What passes through her hands is transformed
Martha Jungwirth's career got off to a late start. Today she is recognized as a grande dame of painting. Thaddaeus Ropac, dedicating an exhibition to her, has played a decisive role in this.
Martha Jungwirth celebrated a memorable success when she was invited to take part in Documenta6 in Kassel. At that time, in 1977, she was 37 years old, had studied painting in her hometown of Vienna, but had also already taught and developed an extremely independent mode of expression with her paintings, which oscillate between abstraction and figuration. In the following years, however, things became quieter around her. In any case, female artists were still rarely the focus of the art world, and perhaps the time was not yet ripe for the immediacy of vehement outbursts alongside sensitive subtlety with which Martha Jungwirth's watercolors and oil paintings surprise us.
“My painting is action and passion: a dynamic space,” says the artist.
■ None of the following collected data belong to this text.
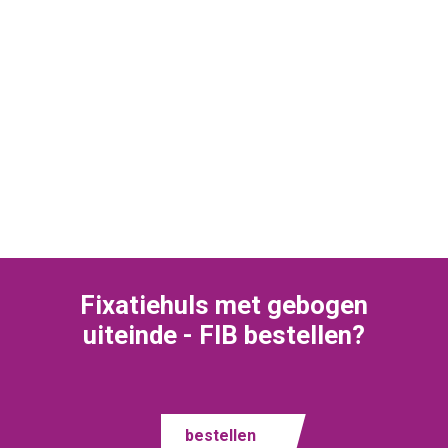
Fixatiehuls met gebogen
uiteinde - FIB bestellen?
bestellen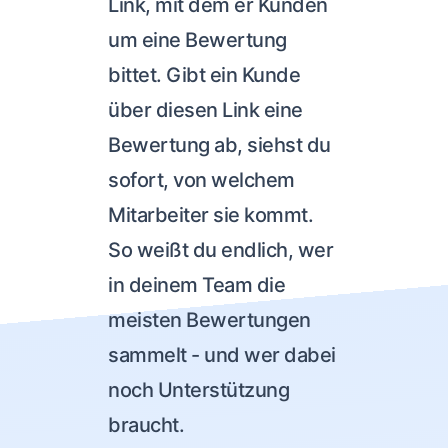
Link, mit dem er Kunden
um eine Bewertung
bittet. Gibt ein Kunde
über diesen Link eine
Bewertung ab, siehst du
sofort, von welchem
Mitarbeiter sie kommt.
So weißt du endlich, wer
in deinem Team die
meisten Bewertungen
sammelt - und wer dabei
noch Unterstützung
braucht.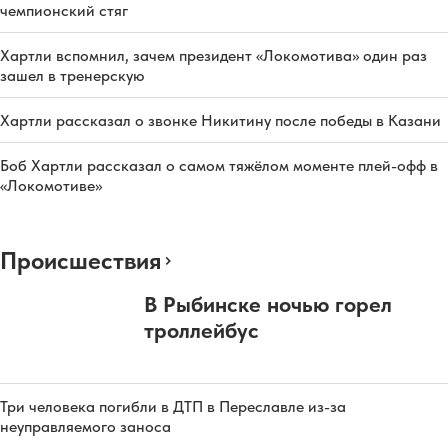
чемпионский стяг
Хартли вспомнил, зачем президент «Локомотива» один раз
зашел в тренерскую
Хартли рассказал о звонке Никитину после победы в Казани
Боб Хартли рассказал о самом тяжёлом моменте плей-офф в
«Локомотиве»
Происшествия
В Рыбинске ночью горел
троллейбус
Три человека погибли в ДТП в Переславле из-за
неуправляемого заноса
It would be easy to assume young wildness behind the courage to tackle large-format, unprimed papers or canvases with verve and spontaneity and to leave large areas of these “naked” surfaces untouched. In fact, however, this is the culmination of a profound exploration of the medium of painting, which leads to the translation of sensations and states of excitement into color as a reaction to what has been experienced, seen, read and remembered, and explains the fusion of purely gestural and figurative elements. Unsurprisingly, this happens in particular with energetic red in all its shades.